+++ DATA EXTRACTS +++

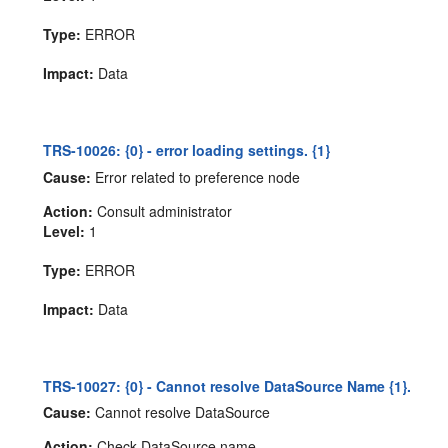
Type:
ERROR
Impact:
Data
TRS-10026: {0} - error loading settings. {1}
Cause:
Error related to preference node
Action:
Consult administrator
Level:
1
Type:
ERROR
Impact:
Data
TRS-10027: {0} - Cannot resolve DataSource Name {1}.
Cause:
Cannot resolve DataSource
Action:
Check DataSource name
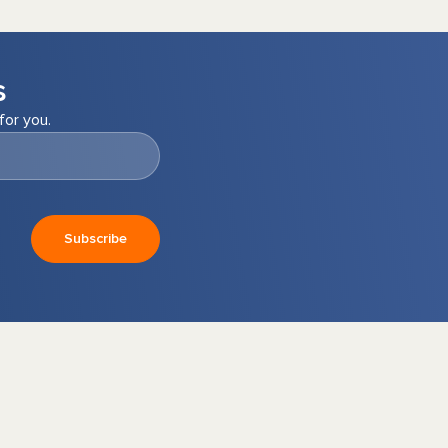
s
for you.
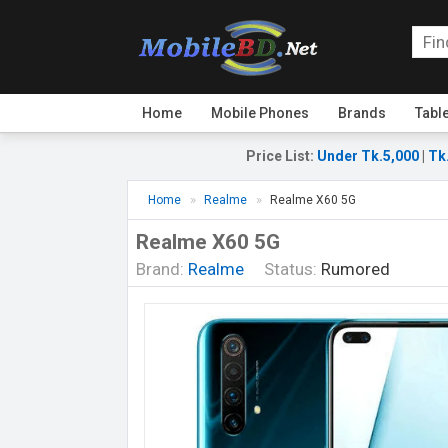
Home
Mobile Phones
Brands
Tabl
Price List
:
Under Tk.5,000
|
Tk
Home
Realme
Realme X60 5G
Realme X60 5G
Brand:
Realme
Status:
Rumored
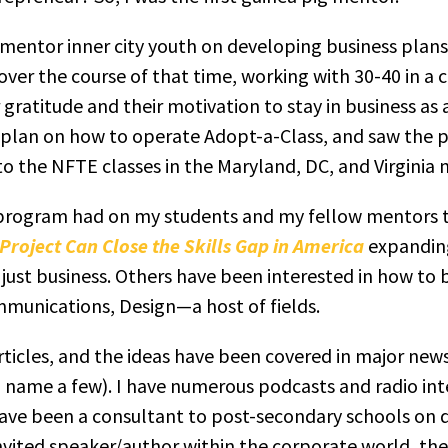
 mentor inner city youth on developing business plans
ver the course of that time, working with 30-40 in a cl
gratitude and their motivation to stay in business as a
plan on how to operate Adopt-a-Class, and saw the pl
o the NFTE classes in the Maryland, DC, and Virginia
 program had on my students and my fellow mentors t
roject Can Close the Skills Gap in America
expanding 
just business. Others have been interested in how to
munications, Design—a host of fields.
articles, and the ideas have been covered in major ne
 name a few). I have numerous podcasts and radio int
 have been a consultant to post-secondary schools o
nvited speaker/author within the corporate world, the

+++

Each entry should be copied exactly as written, though any pictures stay out.

PROBLEM SOLUTION -
Type:
ERROR
Impact:
Data
TRS-10026: {0} - error loading settings. {1}
Cause:
Error related to preference node
Action:
Consult administrator
Level:
1
Type:
ERROR
Impact:
Data
TRS-10027: {0} - Cannot resolve DataSource Name {1}.
Cause:
Cannot resolve DataSource
Action:
Check DataSource name
s
for you.
Home
Mobile Phones
Brands
Tabl
Price List
:
Under Tk.5,000
|
Tk
Home
Realme
Realme X60 5G
Realme X60 5G
Brand:
Realme
Status:
Rumored
 mentor inner city youth on developing business plans
ver the course of that time, working with 30-40 in a cl
gratitude and their motivation to stay in business as a
plan on how to operate Adopt-a-Class, and saw the pl
o the NFTE classes in the Maryland, DC, and Virginia
 program had on my students and my fellow mentors t
roject Can Close the Skills Gap in America
expanding 
just business. Others have been interested in how to
munications, Design—a host of fields.
articles, and the ideas have been covered in major ne
 name a few). I have numerous podcasts and radio int
 have been a consultant to post-secondary schools o
nvited speaker/author within the corporate world, the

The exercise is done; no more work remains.